I’ll start positive. The thing that Ross gets right is his main point: Conservative support has been in decline for a long time. He says that since 1931, the Conservative share of the vote has dropped by an average of 0.2% a year.
I agree. I’ve only looked back to 1945 (covering 18 general elections rather than Ross’s 20), but I also get an average 0.2% decline a year – with, of course, a lot of variation around this general trend.
But what Ross doesn’t mention is that the Labour vote has also declined, by an average of 0.2% a year (since 1945). Conversely, the Liberal/Lib Dem vote has risen over this period by an average 0.3% a year. You can see the rough picture from this chart:
But for the sake of argument, let’s stick with the longer-term picture.
Things really go wrong when Ross looks to the future. This paragraph contains one of the highest concentrations of wrongness I’ve ever seen:
Taking these projections, if the Tories won the next election, they would get 34.6% of the vote, and if they lost they would get 30.3% of the vote. As there is no doubt at present that the Tories will lose, they will get 30.3% of the vote. As always there is a bit of statistical noise in any calculation, so 29.3% to 31.3% would be a reasonable range, but 30.3% is the central figure.
What he seems to be doing is separating elections that the Conservatives have won from ones they have lost, and then extrapolating the trends for both categories.
This is a logical flub. You don’t first ask whether the Conservatives will win and then go on to wonder what vote they’ll get. You first ask what vote they (and other parties) will get, and then use that to see who’ll win. Votes determine victories, not the other way round.
So, having established that there are only two possible Conservative vote shares in 2015, he then says “there is no doubt at present that the Tories will lose”. Might there be doubt in the future? I guess it’s doubtful. But the interesting thing here is that Ross already has the election result predicted without even using his system. Presumably he’s looking at opinion polls like the rest of us. So what’s the use of the system?
Then there’s the “bit of statistical noise”: he reckons his system’s predictions have a margin of error of plus or minus 1%. That’s a lot better than the 3% that a normal-sized opinion poll has. I wonder how he arrives at this number?

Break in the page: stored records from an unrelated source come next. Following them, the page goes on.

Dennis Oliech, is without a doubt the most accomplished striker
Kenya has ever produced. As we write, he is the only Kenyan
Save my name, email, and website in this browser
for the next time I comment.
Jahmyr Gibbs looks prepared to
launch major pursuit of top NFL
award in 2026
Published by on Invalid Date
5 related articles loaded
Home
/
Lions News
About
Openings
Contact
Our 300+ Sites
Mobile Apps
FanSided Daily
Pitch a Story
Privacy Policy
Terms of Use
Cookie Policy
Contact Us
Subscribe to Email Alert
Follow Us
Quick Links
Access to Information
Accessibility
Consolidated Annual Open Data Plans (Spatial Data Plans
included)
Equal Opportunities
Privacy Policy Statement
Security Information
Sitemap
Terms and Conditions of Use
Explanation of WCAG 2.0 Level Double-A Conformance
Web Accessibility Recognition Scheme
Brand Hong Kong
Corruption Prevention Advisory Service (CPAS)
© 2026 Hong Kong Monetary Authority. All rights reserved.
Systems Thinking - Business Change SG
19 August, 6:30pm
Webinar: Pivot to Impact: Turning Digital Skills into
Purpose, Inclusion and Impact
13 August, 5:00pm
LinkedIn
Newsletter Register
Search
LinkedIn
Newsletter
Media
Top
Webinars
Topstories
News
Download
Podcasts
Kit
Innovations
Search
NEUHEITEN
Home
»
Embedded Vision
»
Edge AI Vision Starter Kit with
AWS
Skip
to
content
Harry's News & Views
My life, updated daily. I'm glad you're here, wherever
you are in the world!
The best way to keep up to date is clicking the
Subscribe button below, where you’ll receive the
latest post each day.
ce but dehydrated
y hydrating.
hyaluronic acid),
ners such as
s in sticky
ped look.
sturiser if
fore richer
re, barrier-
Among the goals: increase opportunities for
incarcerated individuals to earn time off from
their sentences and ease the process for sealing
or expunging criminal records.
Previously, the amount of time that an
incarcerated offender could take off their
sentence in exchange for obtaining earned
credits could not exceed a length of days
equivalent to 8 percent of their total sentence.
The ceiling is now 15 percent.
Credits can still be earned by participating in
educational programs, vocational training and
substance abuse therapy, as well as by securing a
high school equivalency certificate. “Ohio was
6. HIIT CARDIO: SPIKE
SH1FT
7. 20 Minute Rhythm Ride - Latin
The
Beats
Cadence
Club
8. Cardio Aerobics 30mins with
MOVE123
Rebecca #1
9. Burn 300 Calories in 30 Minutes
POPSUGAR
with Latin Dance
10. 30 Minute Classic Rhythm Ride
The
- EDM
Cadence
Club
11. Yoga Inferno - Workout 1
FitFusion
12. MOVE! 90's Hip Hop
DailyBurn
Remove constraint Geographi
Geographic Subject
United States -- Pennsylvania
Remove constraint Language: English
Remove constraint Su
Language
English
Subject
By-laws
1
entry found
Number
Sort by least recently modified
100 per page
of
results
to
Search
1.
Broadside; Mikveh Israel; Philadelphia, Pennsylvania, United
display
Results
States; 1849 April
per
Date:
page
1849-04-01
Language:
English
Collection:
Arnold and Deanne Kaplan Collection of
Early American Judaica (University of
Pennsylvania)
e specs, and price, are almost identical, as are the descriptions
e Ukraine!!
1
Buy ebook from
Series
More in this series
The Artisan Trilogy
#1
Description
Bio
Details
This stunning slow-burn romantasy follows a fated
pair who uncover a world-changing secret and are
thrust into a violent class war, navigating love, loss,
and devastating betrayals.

He doesn’t say, but if I wanted to arrive at such a number, I’d start with this chart:
In fact, the median error is 3.8% for the Conservative vote, 2.1% for the Labour vote and 3.6% for the Liberal/Lib Dem vote: half the time, the model was wrong by more than these amounts.
But bear in mind that this model is based on a very small sample of data: 18 election results since 1945 (or 20 for Ross since 1931; adding the extra two really won’t change the picture). So the confidence intervals of any conclusions we draw from it may well be large. And they are. The standard deviation of the error in the predicted Conservative vote is 4.1%, in the Labour vote 4.6% and in the Lib Dem vote 4.3%.
Assuming a normal distribution, two-thirds of observed results would be expected to fall within one standard deviation of the central result. For a typical 95% confidence interval, we need to go plus or minus two standard deviations: 8.4% for the Conservative vote, 9.2% for Labour, 8.6% for the Lib Dems.
So, my version of Ross’s model gives these central projections for 2015: Conservatives 34.3%, Labour 31.5%, Lib Dems 26.4%. But all I’d be confident in saying is that the Conservatives will get between 25.9% and 42.7%, Labour between 22.3% and 40.7%, and the Lib Dems between 17.8% and 35%.
Probably. Assuming that there’s a genuine phenomenon here that will continue in the future. And ignoring all polling evidence.
In conclusion: Yes, long-term trends are noteworthy. But let’s not read too much into them.